Suppose the directory grows. What would we need to do?

Find a free block to allocate by looking at the free block bitmap and mark it as used. (The block bitmap is cached in RAM)
Since the directory has grown, the directory data now has 2 blocks in it instead of just one. We need to write out the appropriate part in the inode table for the working directory. (This is probably also cached in RAM)
mark the old directory entry block as free since we are no longer using it

So in what should just be a simple rename operation, instead of just rewriting a block in place, we might have to write several different blocks just to make it happen.

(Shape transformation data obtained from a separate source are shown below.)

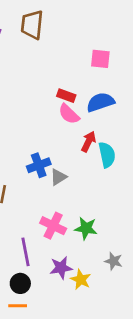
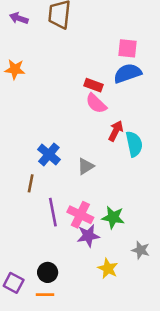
blue semicircle: (100, 102) -> (128, 73), moved
blue cross: (39, 165) -> (49, 154), moved, turned -30
purple line: (26, 252) -> (53, 212), moved
purple star: (61, 268) -> (88, 236), moved

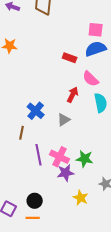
pink semicircle: (96, 103) -> (91, 79), moved
red arrow: (116, 131) -> (73, 95), moved

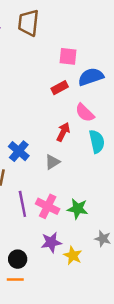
pink square: (96, 30) -> (68, 56), moved
red rectangle: (70, 58) -> (60, 88), turned -48
purple star: (66, 173) -> (51, 242), moved

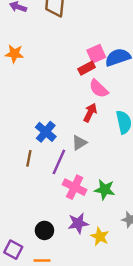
pink square: (68, 56) -> (96, 54), moved, turned -30
pink semicircle: (85, 113) -> (99, 89), moved
purple line: (22, 204) -> (59, 162), moved, turned 35
black circle: (18, 259) -> (44, 230), moved

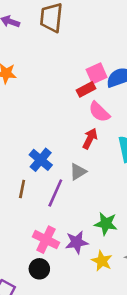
pink cross: (75, 187) -> (46, 240), moved
purple star: (78, 223) -> (77, 242), moved
yellow star: (100, 236) -> (102, 261), moved

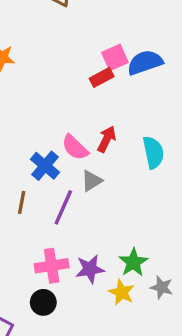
pink semicircle: (99, 112) -> (75, 147), moved
green star: (106, 224) -> (133, 262), moved, turned 30
pink cross: (46, 240) -> (52, 266), turned -35

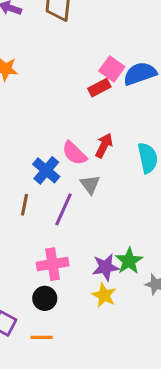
pink square: (115, 57) -> (112, 69), turned -30
gray triangle: (92, 181) -> (90, 184), turned -35
purple star: (90, 269) -> (106, 267), moved
yellow star: (122, 292) -> (104, 295), moved

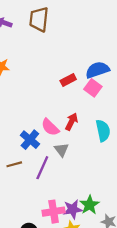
pink square: (112, 69) -> (93, 88), moved
brown line: (24, 205) -> (14, 164), turned 64
pink cross: (53, 264) -> (54, 212), moved

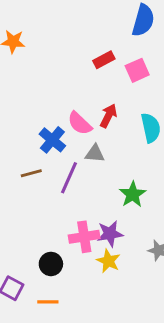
blue semicircle: (97, 70) -> (143, 20), moved, turned 125
pink square: (93, 88) -> (137, 70), turned 30
gray triangle: (61, 150) -> (95, 154), turned -48
green star: (90, 205) -> (133, 194), moved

Now lets consider what order we should do those writes in.

Why does order matter?

We are trying to produce a consistent data structure
If the system crashes in the middle of the operation we don't want to lose data

Order to Write

Write the new file name and file name length to the free block found in the free block bitmap (If the program crashes here, the user would not be aware of what happened and nothing will be affected)
Write to the free block bitmap, indicating that the block just written to has been taken (If the program crashes here, this will cause a memory leak
Overwrite the inode block (If the program crashes here, we will have 2 different names for the same file (essentially a hard link) In this case, the user has not lost any data. However, we haven't updated the link count. If we happen to remove the file, then we would have a dangling pointer and the system would be unaware that it has a directory entry pointing to a file that doesn't exist
4. Overwrite the directory block (If the program crashes here, it doesn't matter. The rename request has been completely fulfilled already

File System Invariants

Every Block is used for exactly one purpose
- Boot block
- Super block
- Bitmap
- Inode
- Data
All referenced blocks are appropriately initialized. (Free blocks don't have to be initialized because they are not referenced)
All referenced data blocks are marked as used in the bitmap
All unreferenced data blocks are marked free in bitmap

Penalties for Violating These Invariants

Suppose you use the same block for 2 differet purposes. When you overwrite one block, you also overwrite the other. This can cause data loss.
Suppose you reference an improperly initialized block. This might cause you to look at files you aren't supposed to.
Suppose the referenced data blocks aren't marked as used in the free block bitmap. The program would think these blocks are free and might overwrite them causing you to lose your data.
Suppose an unreferenced block is not marked free in the free block bitmap. This block wouldn't be able to be reused, causing a memory leak.

How to Solve the Issue of Storage Leaks

fd = opendir("/usr"); //this is the equivalent of "find". It finds all of the files in the file system

opendir may not be able to find a particular data block if there was a memory leak where the block wasn't marked free after it was done being used.

Solution 1: There is a data type called ino_t.

stat("foo", &st);	//st.st_ino will give you the inode number which can be used to write directly to the desired block, regardless of whether it has been marked free or not
			//the stat system call return information about a file based on its file system path

Solution 2: fsck (File System Checker)

fsck looks for blocks that have not been freed or blocks with nonzero link counts that aren't found in any directories.

It takes these files and places them in usr/lost+found/01396. Since these files were probably in the middle of being modified when the system crashed, their permissions might be wrong. As a result, fsck only gives read permissions to root.